Adds a first-class `model` field to agents so users can pick the LLM model
from the create / settings UI instead of editing custom_env / custom_args.
The previous "set MULTICA_<PROVIDER>_MODEL env var on the daemon" approach
forced one model per provider per machine and was easy to misconfigure
(e.g. -m as a custom_arg breaks codex app-server initialization).
Backend (server/pkg/agent):
- New `agent.ListModels(provider, path)` returns the models supported by a
provider.
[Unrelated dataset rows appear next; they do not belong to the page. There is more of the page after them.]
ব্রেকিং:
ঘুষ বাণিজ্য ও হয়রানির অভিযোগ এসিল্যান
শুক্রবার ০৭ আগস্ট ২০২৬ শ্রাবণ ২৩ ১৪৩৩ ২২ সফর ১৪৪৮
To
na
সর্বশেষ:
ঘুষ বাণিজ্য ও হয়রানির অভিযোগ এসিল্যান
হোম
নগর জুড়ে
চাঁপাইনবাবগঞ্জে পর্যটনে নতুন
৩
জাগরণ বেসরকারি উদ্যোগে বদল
Static catalogs for claude, codex, gemini, cursor, copilot;
dynamic discovery for opencode (`opencode models`), pi (`pi --list-models`),
openclaw (`openclaw agents list`); 60s TTL cache + empty-list fallback on
failure. Hermes returns an empty list and `ModelSelectionSupported=false`
because its model is configured out-of-band.
- `agent.DefaultModel(provider)` returns the recommended default per
provider (Sonnet 4.6 for claude, GPT-5.4 for codex, Gemini 2.5 Pro for
gemini, composer-1.5 for cursor); copilot/openclaw/hermes deliberately
have no default. The static catalog tags one entry per provider with
`Default: true` so the UI can render a badge.
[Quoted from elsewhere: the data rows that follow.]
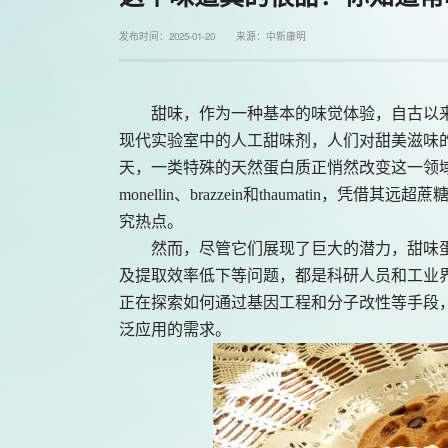
发布时间：2025-01-20 来源：中新康明
甜味，作为一种基本的味觉体验，自古以
现代实验室中的人工甜味剂，人们对甜美滋味
天，一类特殊的天然蛋白质正悄然改变这一领
monellin、brazzein和thaumati
究热点。
然而，尽管它们展现了巨大的潜力，甜味
及提取效率低下等问题，都是科研人员和工业
正在探索如何通过基因工程和分子改性等手段
泛应用的需求。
- For openclaw, opts.Model is mapped to `--agent <name>` since the CLI
rejects `--model` outright; custom_args `--agent` still wins for
back-compat.
Daemon protocol (server/internal/daemon):
- Heartbeat response carries an optional `pending_model_list` request
(same pattern as PingStore / UpdateStore). The daemon resolves models
via `agent.ListModels`, including the `supported` flag, and reports
back via /api/daemon/runtimes/{id}/models/{requestId}/result.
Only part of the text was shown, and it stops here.